Page-level text extractions
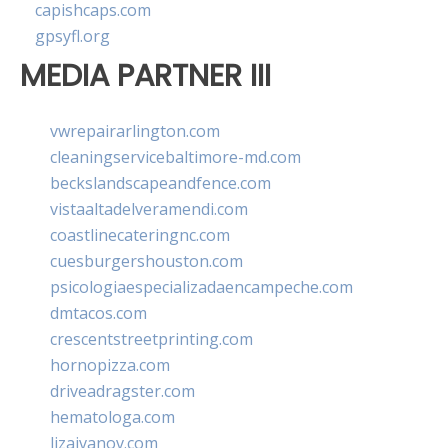
capishcaps.com
gpsyfl.org
MEDIA PARTNER III
vwrepairarlington.com
cleaningservicebaltimore-md.com
beckslandscapeandfence.com
vistaaltadelveramendi.com
coastlinecateringnc.com
cuesburgershouston.com
psicologiaespecializadaencampeche.com
dmtacos.com
crescentstreetprinting.com
hornopizza.com
driveadragster.com
hematologa.com
lizaivanov.com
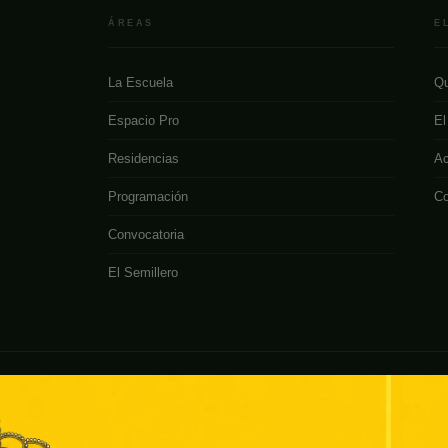
ÁREAS
E
La Escuela
Qu
Espacio Pro
El
Residencias
Ac
Programación
Co
Convocatoria
El Semillero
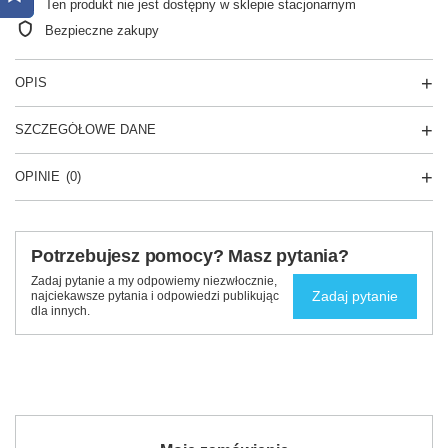
Ten produkt nie jest dostępny w sklepie stacjonarnym
Bezpieczne zakupy
OPIS
SZCZEGÓŁOWE DANE
OPINIE
(0)
Potrzebujesz pomocy? Masz pytania?
Zadaj pytanie a my odpowiemy niezwłocznie,
Zadaj pytanie
najciekawsze pytania i odpowiedzi publikując
dla innych.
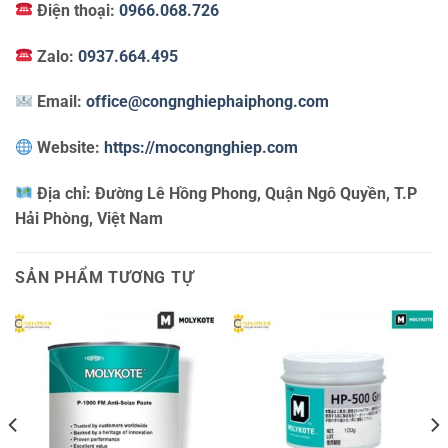
Điện thoại:
0966.068.726
Zalo:
0937.664.495
Email:
office@congnghiephaiphong.com
Website:
https://mocongnghiep.com
Địa chỉ:
Đường Lê Hồng Phong, Quận Ngô Quyền, T.P
Hải Phòng, Việt Nam
SẢN PHẨM TƯƠNG TỰ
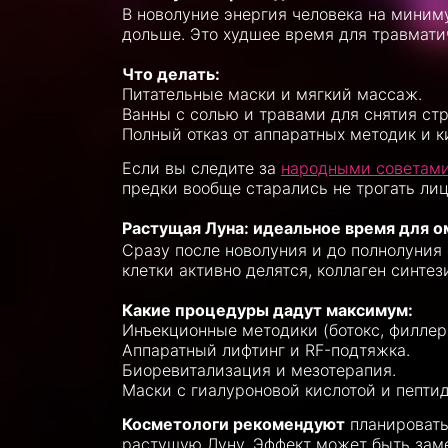
В новолуние энергия человека на миним
дольше. Это худшее время для травматич
Что делать:
Питательные маски и мягкий массаж.
Ванны с солью и травами для снятия стр
Полный отказ от аппаратных методик и к
Если вы следите за
народными советами
предки вообще старались не трогать ли
Растущая Луна: идеальное время для 
Сразу после новолуния и до полнолуния 
клетки активно делятся, коллаген синте
Какие процедуры дадут максимум:
Инъекционные методики (ботокс, филлер
Аппаратный лифтинг и RF-подтяжка.
Биоревитализация и мезотерапия.
Маски с гиалуроновой кислотой и пепти
Косметологи рекомендуют
планировать
растущую Луну. Эффект может быть зам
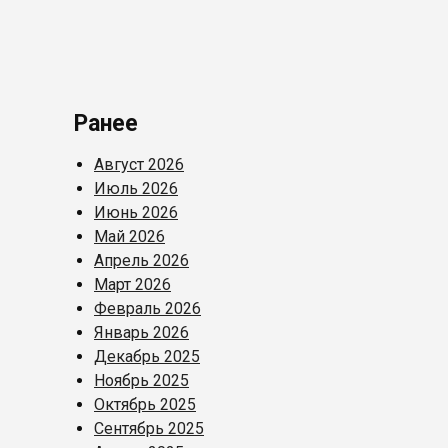
Ранее
Август 2026
Июль 2026
Июнь 2026
Май 2026
Апрель 2026
Март 2026
Февраль 2026
Январь 2026
Декабрь 2025
Ноябрь 2025
Октябрь 2025
Сентябрь 2025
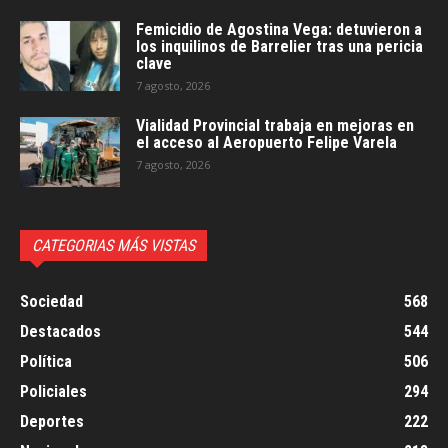
Femicidio de Agostina Vega: detuvieron a
los inquilinos de Barrelier tras una pericia
clave
7 agosto, 2026
Vialidad Provincial trabaja en mejoras en
el acceso al Aeropuerto Felipe Varela
7 agosto, 2026
CATEGORIAS MÁS VISTAS
Sociedad
568
Destacados
544
Política
506
Policiales
294
Deportes
222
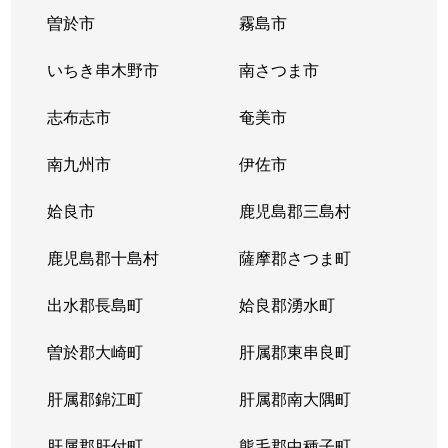
曽於市
霧島市
いちき串木野市
南さつま市
志布志市
奄美市
南九州市
伊佐市
姶良市
鹿児島郡三島村
鹿児島郡十島村
薩摩郡さつま町
出水郡長島町
姶良郡湧水町
曽於郡大崎町
肝属郡東串良町
肝属郡錦江町
肝属郡南大隅町
肝属郡肝付町
熊毛郡中種子町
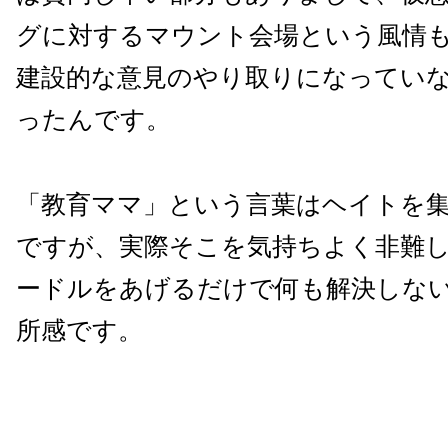
グに対するマウント会場という風情
建設的な意見のやり取りになってい
ったんです。
「教育ママ」という言葉はヘイトを
ですが、実際そこを気持ちよく非難
ードルをあげるだけで何も解決しな
所感です。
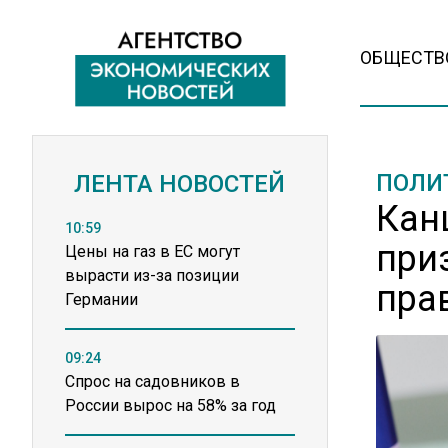
ОБЩЕСТВ
ПОЛИ
ЛЕНТА НОВОСТЕЙ
Кан
10:59
при
Цены на газ в ЕС могут
вырасти из-за позиции
пра
Германии
09:24
Спрос на садовников в
России вырос на 58% за год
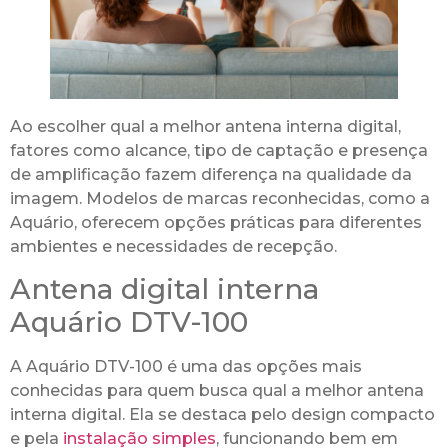
Ao escolher qual a melhor antena interna digital,
fatores como alcance, tipo de captação e presença
de amplificação fazem diferença na qualidade da
imagem. Modelos de marcas reconhecidas, como a
Aquário, oferecem opções práticas para diferentes
ambientes e necessidades de recepção.
Antena digital interna
Aquário DTV-100
A Aquário DTV-100 é uma das opções mais
conhecidas para quem busca qual a melhor antena
interna digital. Ela se destaca pelo design compacto
e pela
instalação simples
, funcionando bem em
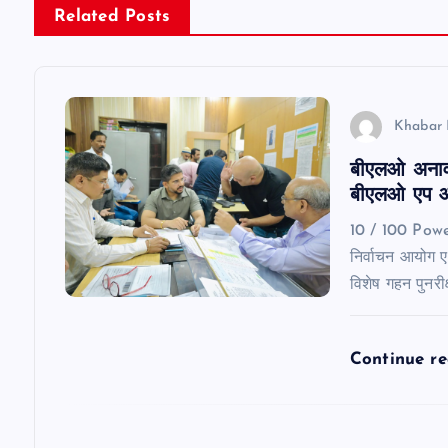
n
Related Posts
a
v
Khabar 
बीएलओ अनावश्
i
बीएलओ एप औ
g
10 / 100 Pow
निर्वाचन आयोग एवं
a
विशेष गहन पुनर
t
Continue r
i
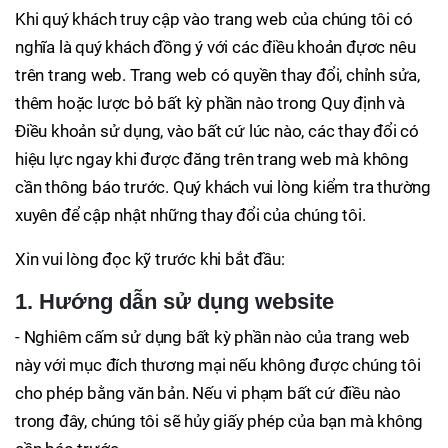
Khi quý khách truy cập vào trang web của chúng tôi có
nghĩa là quý khách đồng ý với các điều khoản đựơc nêu
trên trang web. Trang web có quyền thay đổi, chỉnh sửa,
thêm hoặc lược bỏ bất kỳ phần nào trong Quy định và
Điều khoản sử dụng, vào bất cứ lúc nào, các thay đổi có
hiệu lực ngay khi được đăng trên trang web mà không
cần thông báo trước. Quý khách vui lòng kiểm tra thường
xuyên để cập nhật những thay đổi của chúng tôi.
Xin vui lòng đọc kỹ trước khi bắt đầu:
1. Hướng dẫn sử dụng website
- Nghiêm cấm sử dụng bất kỳ phần nào của trang web
này với mục đích thương mại nếu không được chúng tôi
cho phép bằng văn bản. Nếu vi phạm bất cứ điều nào
trong đây, chúng tôi sẽ hủy giấy phép của bạn mà không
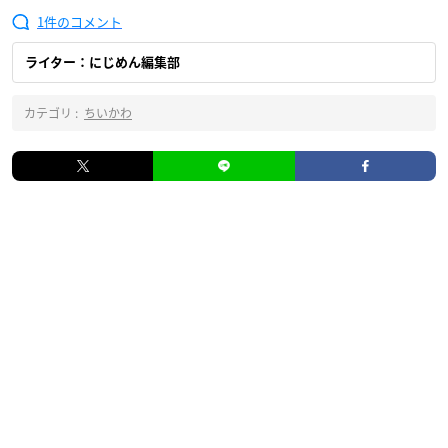
1
ライター：にじめん編集部
カテゴリ :
ちいかわ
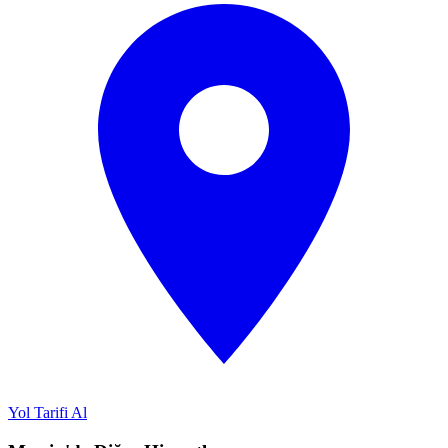
Yol Tarifi Al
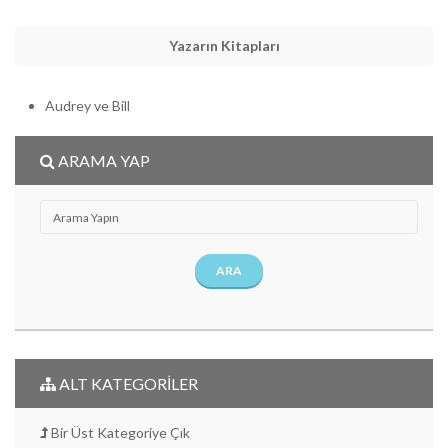
Yazarın Kitapları
Audrey ve Bill
ARAMA YAP
ARA
ALT KATEGORİLER
Bir Üst Kategoriye Çık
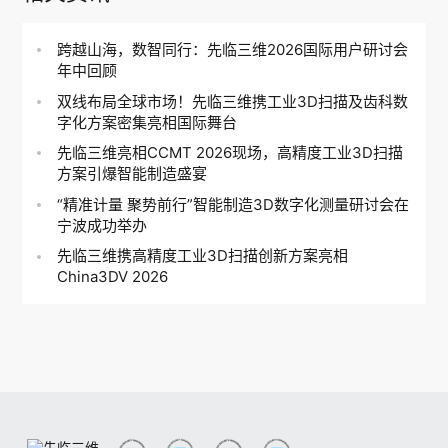
跨越山海，数智同行：先临三维2026国际用户研讨会
年中回顾
双线布局全球市场！先临三维携工业3D扫描及齿科数
字化方案密集亮相国际舞台
先临三维亮相CCMT 2026现场，高精度工业3D扫描
方案引爆智能制造盛宴
“精准计量 聚势前行”智能制造3D数字化测量研讨会在
宁波成功举办
先临三维携高精度工业3D扫描创新方案亮相
China3DV 2026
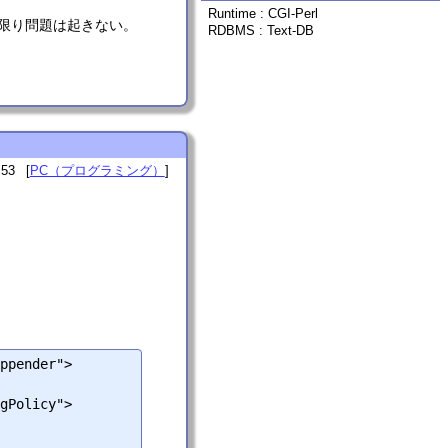
Runtime : CGI-Perl
い限り問題は起きない。
RDBMS : Text-DB
:53
PC（プログラミング）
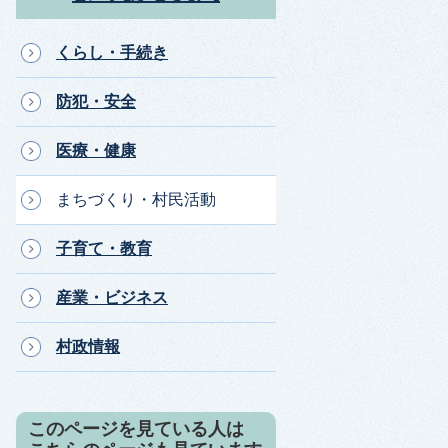
くらし・手続き
防犯・安全
医療・健康
まちづくり・村民活動
子育て・教育
産業・ビジネス
村政情報
このページを見ている人は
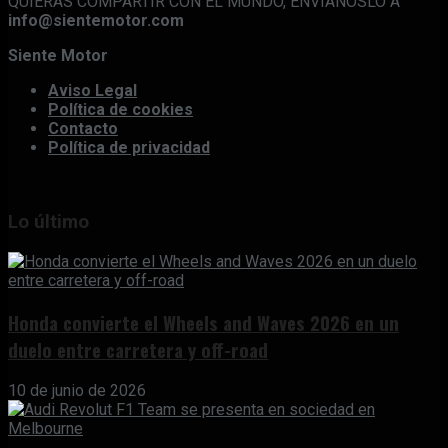
QUIERAS COMPARTIR CON EL MUNDO, ENVÍANOSLO A
info@sientemotor.com
Siente Motor
Aviso Legal
Política de cookies
Contacto
Política de privacidad
Lo último
Honda convierte el Wheels and Waves 2026 en un
duelo entre carretera y off-road
10 de junio de 2026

• **Problem**: Give back all of the data exactly, but not the pictures.

• **Written response**:
capishcaps.com
gpsyfl.org
MEDIA PARTNER III
vwrepairarlington.com
cleaningservicebaltimore-md.com
beckslandscapeandfence.com
vistaaltadelveramendi.com
coastlinecateringnc.com
cuesburgershouston.com
psicologiaespecializadaencampeche.com
dmtacos.com
crescentstreetprinting.com
hornopizza.com
driveadragster.com
hematologa.com
lizaivanov.com
ÁREAS
E
La Escuela
Qu
Espacio Pro
El
Residencias
Ac
Programación
Co
Convocatoria
El Semillero
Ten produkt nie jest dostępny w sklepie stacjonarnym
Bezpieczne zakupy
OPIS
SZCZEGÓŁOWE DANE
OPINIE
(0)
Potrzebujesz pomocy? Masz pytania?
Zadaj pytanie a my odpowiemy niezwłocznie,
Zadaj pytanie
najciekawsze pytania i odpowiedzi publikując
dla innych.
Điện thoại:
0966.068.726
Zalo:
0937.664.495
Email:
office@congnghiephaiphong.com
Website:
https://mocongnghiep.com
Địa chỉ:
Đường Lê Hồng Phong, Quận Ngô Quyền, T.P
Hải Phòng, Việt Nam
SẢN PHẨM TƯƠNG TỰ
В новолуние энергия человека на миним
дольше. Это худшее время для травматич
Что делать:
Питательные маски и мягкий массаж.
Ванны с солью и травами для снятия стр
Полный отказ от аппаратных методик и к
Если вы следите за
народными советами
предки вообще старались не трогать ли
Растущая Луна: идеальное время для 
Сразу после новолуния и до полнолуния 
клетки активно делятся, коллаген синте
Какие процедуры дадут максимум:
Инъекционные методики (ботокс, филлер
Аппаратный лифтинг и RF-подтяжка.
Биоревитализация и мезотерапия.
Маски с гиалуроновой кислотой и пепти
Косметологи рекомендуют
планировать
растущую Луну. Эффект может быть зам
Ранее
Август 2026
Июль 2026
Июнь 2026
Май 2026
Апрель 2026
Март 2026
Февраль 2026
Январь 2026
Декабрь 2025
Ноябрь 2025
Октябрь 2025
Сентябрь 2025
Femicidio de Agostina Vega: detuvieron a
los inquilinos de Barrelier tras una pericia
clave
7 agosto, 2026
Vialidad Provincial trabaja en mejoras en
el acceso al Aeropuerto Felipe Varela
7 agosto, 2026
CATEGORIAS MÁS VISTAS
Sociedad
568
Destacados
544
Política
506
Policiales
294
Deportes
222
曽於市
霧島市
いちき串木野市
南さつま市
志布志市
奄美市
南九州市
伊佐市
姶良市
鹿児島郡三島村
鹿児島郡十島村
薩摩郡さつま町
出水郡長島町
姶良郡湧水町
曽於郡大崎町
肝属郡東串良町
肝属郡錦江町
肝属郡南大隅町
肝属郡肝付町
熊毛郡中種子町
グに対するマウント会場という風情
建設的な意見のやり取りになってい
ったんです。
「教育ママ」という言葉はヘイトを
ですが、実際そこを気持ちよく非難
ードルをあげるだけで何も解決しな
所感です。
ОБЩЕСТВ
ПОЛИ
ЛЕНТА НОВОСТЕЙ
Кан
10:59
при
Цены на газ в ЕС могут
вырасти из-за позиции
пра
Германии
09:24
Спрос на садовников в
России вырос на 58% за год
Ao escolher qual a melhor antena interna digital,
fatores como alcance, tipo de captação e presença
de amplificação fazem diferença na qualidade da
imagem. Modelos de marcas reconhecidas, como a
Aquário, oferecem opções práticas para diferentes
ambientes e necessidades de recepção.
Antena digital interna
Aquário DTV-100
A Aquário DTV-100 é uma das opções mais
conhecidas para quem busca qual a melhor antena
interna digital. Ela se destaca pelo design compacto
e pela
instalação simples
, funcionando bem em
n
Related Posts
a
v
Khabar 
बीएलओ अनावश्
i
बीएलओ एप औ
g
10 / 100 Pow
निर्वाचन आयोग एवं
a
विशेष गहन पुनर
t
Continue r
i
Khi quý khách truy cập vào trang web của chúng tôi có
nghĩa là quý khách đồng ý với các điều khoản đựơc nêu
trên trang web. Trang web có quyền thay đổi, chỉnh sửa,
thêm hoặc lược bỏ bất kỳ phần nào trong Quy định và
Điều khoản sử dụng, vào bất cứ lúc nào, các thay đổi có
hiệu lực ngay khi được đăng trên trang web mà không
cần thông báo trước. Quý khách vui lòng kiểm tra thường
xuyên để cập nhật những thay đổi của chúng tôi.
Xin vui lòng đọc kỹ trước khi bắt đầu:
1. Hướng dẫn sử dụng website
- Nghiêm cấm sử dụng bất kỳ phần nào của trang web
này với mục đích thương mại nếu không được chúng tôi
cho phép bằng văn bản. Nếu vi phạm bất cứ điều nào
trong đây, chúng tôi sẽ hủy giấy phép của bạn mà không
1
ライター：にじめん編集部
カテゴリ :
ちいかわ
Yol Tarifi Al
Yazarın Kitapları
Audrey ve Bill
ARAMA YAP
ARA
ALT KATEGORİLER
Bir Üst Kategoriye Çık
跨越山海，数智同行：先临三维2026国际用户研讨会
年中回顾
双线布局全球市场！先临三维携工业3D扫描及齿科数
字化方案密集亮相国际舞台
先临三维亮相CCMT 2026现场，高精度工业3D扫描
方案引爆智能制造盛宴
“精准计量 聚势前行”智能制造3D数字化测量研讨会在
宁波成功举办
先临三维携高精度工业3D扫描创新方案亮相
China3DV 2026
Runtime : CGI-Perl
い限り問題は起きない。
RDBMS : Text-DB
:53
PC（プログラミング）
くらし・手続き
防犯・安全
医療・健康
まちづくり・村民活動
子育て・教育
産業・ビジネス
村政情報
このページを見ている人は
QUIERAS COMPARTIR CON EL MUNDO, ENVÍANOSLO A
info@sientemotor.com
Siente Motor
Aviso Legal
Política de cookies
Contacto
Política de privacidad
Lo último
Honda convierte el Wheels and Waves 2026 en un
duelo entre carretera y off-road
10 de junio de 2026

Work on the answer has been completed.